Genesis, however, is NASA's first sample return mission since the last Apollo mission in 1972, and the first ever to return material collected beyond the Moon. Once firmly grounded at the Utah Test and Training Range, the capsule is to be trucked to NASA's Johnson Space Center (JSC) in Houston, Texas where the snagged-in-space solar wind samples will be expertly removed and eventually distributed for analysis
Genesis is the first NASA mission to develop a class 10 cleanroom (only 10 particles of contaminant per cubic meter). And at JSC, experts are primed and eagerly await the arrival of the Genesis samples.
Carlton Allen, JSC's Astromaterials Curator, said technicians and the tasks of spacecraft de-integration, collector characterization, subdivision, allocation, preservation, and contamination control "are ready in all respects."
Allen said the Genesis lab was originally built to deal with the spacecraft prior to launch. At that locale, final cleaning and integration took place, now to be the site of de-integration, allocation, preservation, he said. "At Class 10, this is the cleanest cleanroom complex in NASA. The lab is located in building 31, one floor below the complex of labs that houses the Apollo lunar samples," Allen explained.
Slice and dice solar system
Being the first U.S. sample return mission after so many decades, Genesis is also the lead in a decade of missions that are bringing to Earth comet, interstellar particles, pieces of asteroid, and perhaps specimens from the Moon too.
There is the NASA Stardust mission, slated to make a Utah parachute landing on January 15, 2006. Japan's Hayabusa is on track to haul back to Earth asteroid surface material in the summer of 2007. Also, a NASA New Frontiers proposal called Moonrise is under study that would snag and bag lunar farside soil and rock for return to Earth.

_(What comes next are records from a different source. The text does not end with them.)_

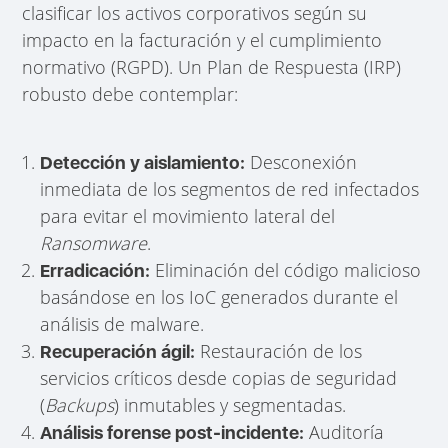
clasificar los activos corporativos según su
impacto en la facturación y el cumplimiento
normativo (RGPD). Un Plan de Respuesta (IRP)
robusto debe contemplar:
Desconexión
Detección y aislamiento:
inmediata de los segmentos de red infectados
para evitar el movimiento lateral del
Ransomware
.
Eliminación del código malicioso
Erradicación:
basándose en los IoC generados durante el
análisis de malware.
Restauración de los
Recuperación ágil:
servicios críticos desde copias de seguridad
(
Backups
) inmutables y segmentadas.
Auditoría
Análisis forense post-incidente:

Additionally, on NASA's top priority to-do list is a robotic lander that scoops up and brings back to Earth select bits of Mars. Given the chance that the red planet might be a past or present-day haven for life, rocketing back martian samples means potentially dealing with biological "hot property" -- and public visions of Andromeda Strain-like scenarios of menacing microbes.
The ability of Genesis to accumulate solar wind atoms from the entire periodic table has brought unprecedented requirements for clean and precise sample handling, said JSC's Allen. "Learning to meet these requirements is preparing us well to deal with the challenges of samples from Mars".

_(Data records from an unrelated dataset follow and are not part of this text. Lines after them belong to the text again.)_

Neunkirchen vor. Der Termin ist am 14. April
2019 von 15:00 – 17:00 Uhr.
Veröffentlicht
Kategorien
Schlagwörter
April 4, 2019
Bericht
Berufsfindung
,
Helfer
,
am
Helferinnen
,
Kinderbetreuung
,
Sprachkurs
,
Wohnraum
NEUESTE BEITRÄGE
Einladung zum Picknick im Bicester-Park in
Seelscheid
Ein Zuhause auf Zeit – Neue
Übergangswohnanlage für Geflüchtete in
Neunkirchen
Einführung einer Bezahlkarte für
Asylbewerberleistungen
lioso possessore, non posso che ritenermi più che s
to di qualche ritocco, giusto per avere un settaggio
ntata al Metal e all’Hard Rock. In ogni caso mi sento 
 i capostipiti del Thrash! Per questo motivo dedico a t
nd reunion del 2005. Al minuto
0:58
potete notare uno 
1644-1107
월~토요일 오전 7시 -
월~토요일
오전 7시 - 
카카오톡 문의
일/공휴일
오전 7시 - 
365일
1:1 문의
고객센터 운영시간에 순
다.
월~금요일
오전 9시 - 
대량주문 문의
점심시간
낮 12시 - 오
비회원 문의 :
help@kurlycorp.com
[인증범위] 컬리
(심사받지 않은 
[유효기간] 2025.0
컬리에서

"The Genesis sample return is bringing back solar wind particles...ions from the Sun that have no biological potential or concern associated with them," said John Rummel, NASA's planetary protection officer.
"Nonetheless, these precious samples are the paydirt of this mission, and will be treated as a precious cargo by the ground handling personnel involved. They will greatly benefit from operational experience at the Utah Test and Training Range, even if the UTTR is not the eventual landing location for a Mars sample return -- and from the procedures they employ to safely transport the Genesis cargo to the curation facility at the Johnson Space Center," Rummel told SPACE.com .

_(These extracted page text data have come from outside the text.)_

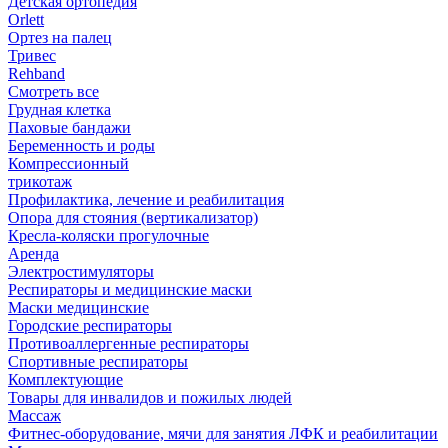
Детская ортопедия
Orlett
Ортез на палец
Тривес
Rehband
Смотреть все
Грудная клетка
Паховые бандажи
Беременность и роды
Компрессионный
трикотаж
Профилактика, лечение и реабилитация
Опора для стояния (вертикализатор)
Кресла-коляски прогулочные
Аренда
Электростимуляторы
Респираторы и медицинские маски
Маски медицинские
Городские респираторы
Противоаллергенные респираторы
Спортивные респираторы
Комплектующие
Товары для инвалидов и пожилых людей
Массаж
Фитнес-оборудование, мячи для занятия ЛФК и реабилитации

Based on the Genesis experience, the space agency's planetary protection officer advised, "NASA will gain knowledge that will greatly aid in an eventual sample return from Mars or some other location that might have more interest from a potentially biological perspective."
So in this regard, Genesis is setting the stage for more ambitious snag, bag, and bring back projects in the years to come.
"Nothing beats real-world experience doing the job," Rummel said.